Nessuna illusione dal forum di davos

Come ogni anno si è riunito a Davos il World Economic Forum, il vertice che riunisce una cinquantina di capi di Stato e di Governo. Obiettivo: fare il punto della situazione economica del mondo e tentare (inutilmente) di dare un ordine a un sistema per natura anarchico. Titolo del 2014 “Il rimodellamento del mondo: conseguenze per la società, la politica e l’economia”

A Davos dal 22 al 25 gennaio erano previsti almeno 2500 partecipanti al Forum; banchieri, manager ed economisti chiamati a raccolta per consultare i capi internazionali della politica e dell’economia, e tutti quanti al capezzale del malato grave, il capitalismo mondiale affetto da una crisi acuta dalla quale non accenna a uscire, anzi. Fino ad oggi, piuttosto, ogni cura sembra essere stata più pericolosa della malattia. Della crisi finanziaria, che gli Stati hanno cercato – indebitandosi - di tamponare con un fiume di soldi pubblici, le banche hanno semplicemente approfittato per esigere dagli stessi Stati interessi esosi sul debito. Far fronte al debito dello Stato, il cosiddetto debito sovrano, è diventato il nuovo mantra, ripetuto e affermato con tanta convinzione che nessuno può osare metterlo in discussione. Così, per alimentare il circuito perverso tra debiti sovrani e mercati finanziari, si taglia ovunque la spesa pubblica per i servizi alla popolazione e si comprimono i salari, mentre le popolazioni, che si impoveriscono progressivamente, non riescono più ad alimentare il mercato delle merci, sempre più asfittico. La spirale dei bassi consumi continua ad alimentare la disoccupazione che non fa che generare nuova povertà, consumi sempre più bassi, e nuova disoccupazione.

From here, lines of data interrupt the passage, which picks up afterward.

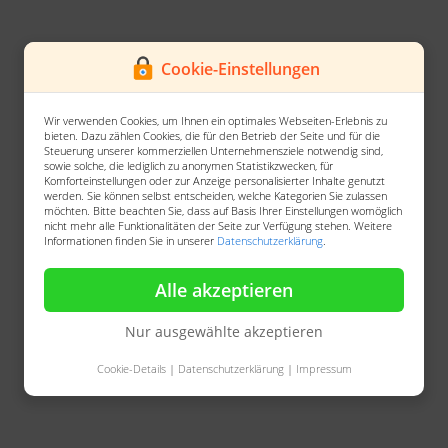
Cookie-Einstellungen
Wir verwenden Cookies, um Ihnen ein optimales Webseiten-Erlebnis zu
bieten. Dazu zählen Cookies, die für den Betrieb der Seite und für die
Steuerung unserer kommerziellen Unternehmensziele notwendig sind,
sowie solche, die lediglich zu anonymen Statistikzwecken, für
Komforteinstellungen oder zur Anzeige personalisierter Inhalte genutzt
werden. Sie können selbst entscheiden, welche Kategorien Sie zulassen
möchten. Bitte beachten Sie, dass auf Basis Ihrer Einstellungen womöglich
nicht mehr alle Funktionalitäten der Seite zur Verfügung stehen. Weitere
Informationen finden Sie in unserer
Datenschutzerklärung
.
Alle akzeptieren
Nur ausgewählte akzeptieren
Cookie-Details
|
Datenschutzerklärung
|
Impressum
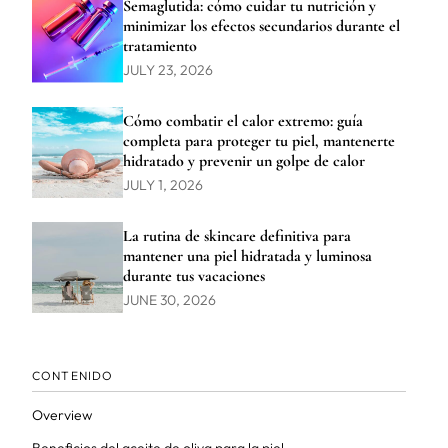
Semaglutida: cómo cuidar tu nutrición y
minimizar los efectos secundarios durante el
tratamiento
JULY 23, 2026
Cómo combatir el calor extremo: guía
completa para proteger tu piel, mantenerte
hidratado y prevenir un golpe de calor
JULY 1, 2026
La rutina de skincare definitiva para
mantener una piel hidratada y luminosa
durante tus vacaciones
JUNE 30, 2026
CONTENIDO
Overview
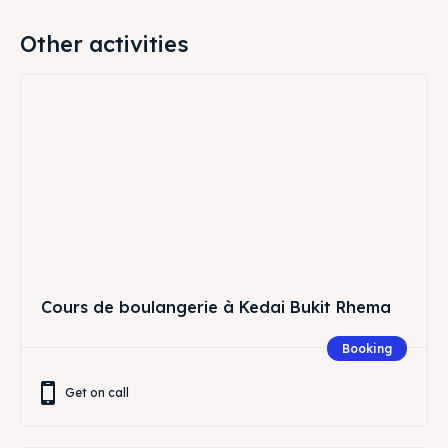
Other activities
Cours de boulangerie à Kedai Bukit Rhema
Booking
Get on call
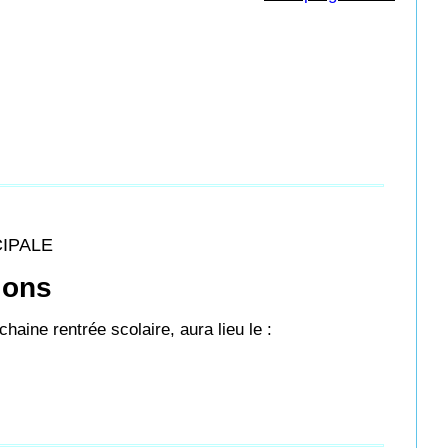
CIPALE
ions
chaine rentrée scolaire, aura lieu le :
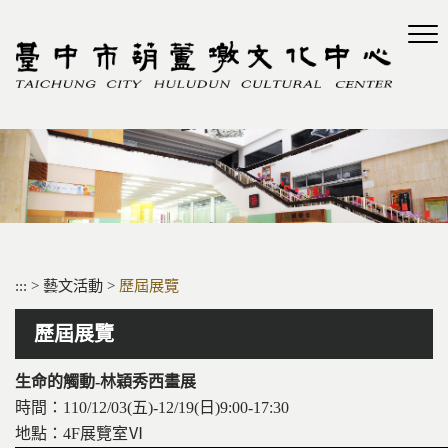
跳
到
主
要
內
容
區
塊
:::
>
藝文活動
>
歷屆展覽
歷屆展覽
生命的觸動-林穎秀西畫展
時間：110/12/03(五)-12/19(日)9:00-17:30
地點：4F展覽室Ⅵ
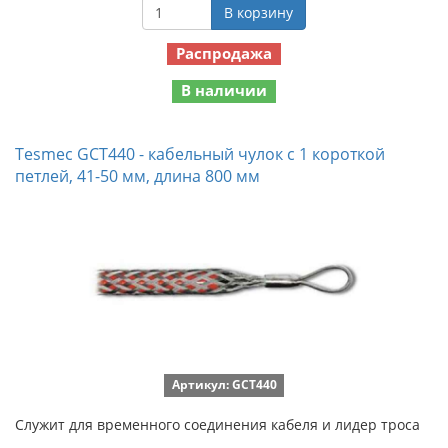
В корзину
Распродажа
В наличии
Tesmec GCT440 - кабельный чулок с 1 короткой
петлей, 41-50 мм, длина 800 мм
Артикул: GCT440
Служит для временного соединения кабеля и лидер троса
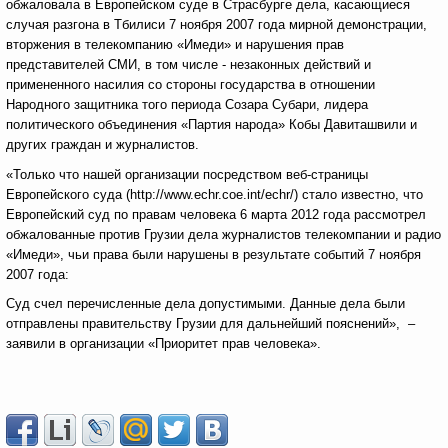
обжаловала в Европейском суде в Страсбурге дела, касающиеся
случая разгона в Тбилиси 7 ноября 2007 года мирной демонстрации,
вторжения в телекомпанию «Имеди» и нарушения прав
представителей СМИ, в том числе - незаконных действий и
примененного насилия со стороны государства в отношении
Народного защитника того периода Созара Субари, лидера
политического объединения «Партия народа» Кобы Давиташвили и
других граждан и журналистов.
«Только что нашей организации посредством веб-страницы
Европейского суда (http://www.echr.coe.int/echr/) стало известно, что
Европейский суд по правам человека 6 марта 2012 года рассмотрел
обжалованные против Грузии дела журналистов телекомпании и радио
«Имеди», чьи права были нарушены в результате событий 7 ноября
2007 года:
Суд счел перечисленные дела допустимыми. Данные дела были
отправлены правительству Грузии для дальнейший пояснений», –
заявили в организации «Приоритет прав человека».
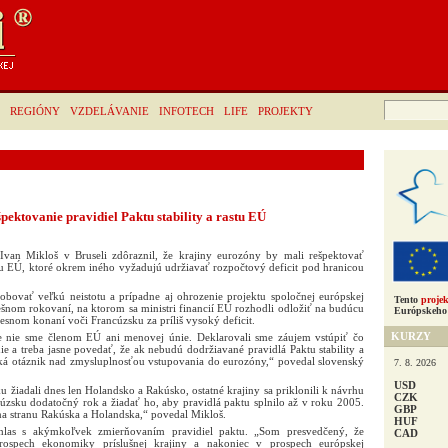
Hľadať:
REGIÓNY
VZDELÁVANIE
INFOTECH
LIFE
PROJEKTY
ešpektovanie pravidiel Paktu stability a rastu EÚ
 Ivan Mikloš v Bruseli zdôraznil, že krajiny eurozóny by mali rešpektovať
astu EÚ, ktoré okrem iného vyžadujú udržiavať rozpočtový deficit pod hranicou
sobovať veľkú neistotu a prípadne aj ohrozenie projektu spoločnej európskej
Tento
projek
šnom rokovaní, na ktorom sa ministri financií EÚ rozhodli odložiť na budúcu
Európskeho 
snom konaní voči Francúzsku za príliš vysoký deficit.
KURZY
šte nie sme členom EÚ ani menovej únie. Deklarovali sme záujem vstúpiť čo
 a treba jasne povedať, že ak nebudú dodržiavané pravidlá Paktu stability a
iká otáznik nad zmysluplnosťou vstupovania do eurozóny,“ povedal slovenský
7. 8. 2026
USD
u žiadali dnes len Holandsko a Rakúsko, ostatné krajiny sa priklonili k návrhu
CZK
úzsku dodatočný rok a žiadať ho, aby pravidlá paktu splnilo až v roku 2005.
GBP
 na stranu Rakúska a Holandska,“ povedal Mikloš.
HUF
súhlas s akýmkoľvek zmierňovaním pravidiel paktu. „Som presvedčený, že
CAD
prospech ekonomiky príslušnej krajiny a nakoniec v prospech európskej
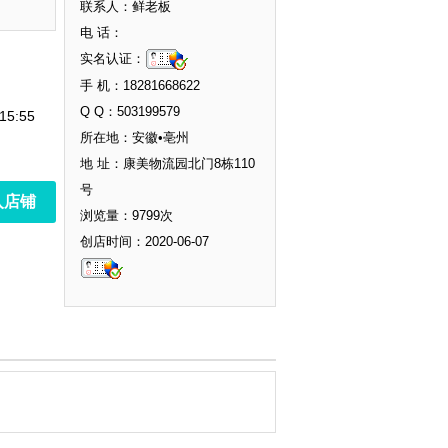
联系人：鲜老板
电 话：
实名认证：
手 机：18281668622
Q Q：503199579
15:55
所在地：安徽•亳州
地 址：康美物流园北门8栋110
号
入店铺
浏览量：9799次
创店时间：2020-06-07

Dunque, a quanto pare è necessario “rimodellare il mondo”: e come andrebbe rimodellato, secondo le teste pensanti di Davos? E’ una domanda alla quale, anche volendo, tutte queste eminenti personalità hanno qualche difficoltà a rispondere: del resto, un conto è predicare in astratto la necessità di combattere la fame e l’esclusione sociale, un conto sono gli interessi veri e concreti di chi detiene la ricchezza nel mondo, tutta gente che non ha intenzione di rinunciare a un grammo nei confronti di chicchessia. Ma, poiché i portavoce di questa minoranza sono stati in questi ultimi anni gli economisti di scuola ultraliberista, i cui fallimenti sono evidenti, si fanno strada oggi diversi fautori dell’intervento pubblico in economia. Laddove il sistema langue sotto i colpi di un mercato sregolato, si tenta di rianimarlo proponendo regole e reintroducendo il tentativo di governarlo. Sempre ammesso – naturalmente – che accordarsi sulle regole sia possibile e che il meccanismo funzioni. Così i premi Nobel Schiller e Spence hanno proposto di mettere fine alle politiche di austerità, mentre le tre principali relazioni sulle politiche economiche nazionali propongono alternativamente investimenti pubblici in settori produttivi, investimenti privati programmati e controllati però dal Governo centrale, o un mix tra tagli e nuovi investimenti. Un tentativo come un altro di riciclare vecchie ricette, con probabilità di successo prevedibilmente non maggiori di quelle precedenti.

In un articolo per il Forum, il premio Nobel per l’Economia Joseph Stigliz ha constatato di recente che “Per ampie fasce della nostra società il sistema non sta producendo benefici”. Non era necessario ricorrere a un economista per stabilirlo, bastava guardarsi intorno. Sempre per il Forum di Davos, un’associazione di beneficenza britannica, la Oxfam, ha presentato una relazione sull’immenso aumento delle disuguaglianze nel mondo. Secondo questo studio, le 85 persone più ricche della terra, con un patrimonio complessivo di 1,7 trilioni di dollari, possiedono gli stessi soldi della metà più povera, ossia 3 miliardi e mezzo di persone. Le disuguaglianze non sono una cosa nuova nella storia umana, e nemmeno nella storia del sistema capitalistico, ma negli ultimi 20 anni il divario è diventato un abisso, con un’accelerazione senza precedenti. Non c’è crisi per chi continua ad accumulare profitti, con lo sfruttamento e la speculazione.

Non sarà certo il Forum di Davos a fermare questo abisso, né quest’anno né in quelli a venire. Finchè le classi sfruttate sopporteranno senza reagire, dovranno accontentarsi delle buone intenzioni. Se mai le classi dominanti sono state costrette a cedere qualcosa, è stato soltanto quando hanno avuto paura di perdere tutto. Il capitalismo non si può rimodellare, si può soltanto rovesciare; ma comunque, anche solo per rendere la propria condizione meno misera, le classi sfruttate non hanno alternativa alla lotta.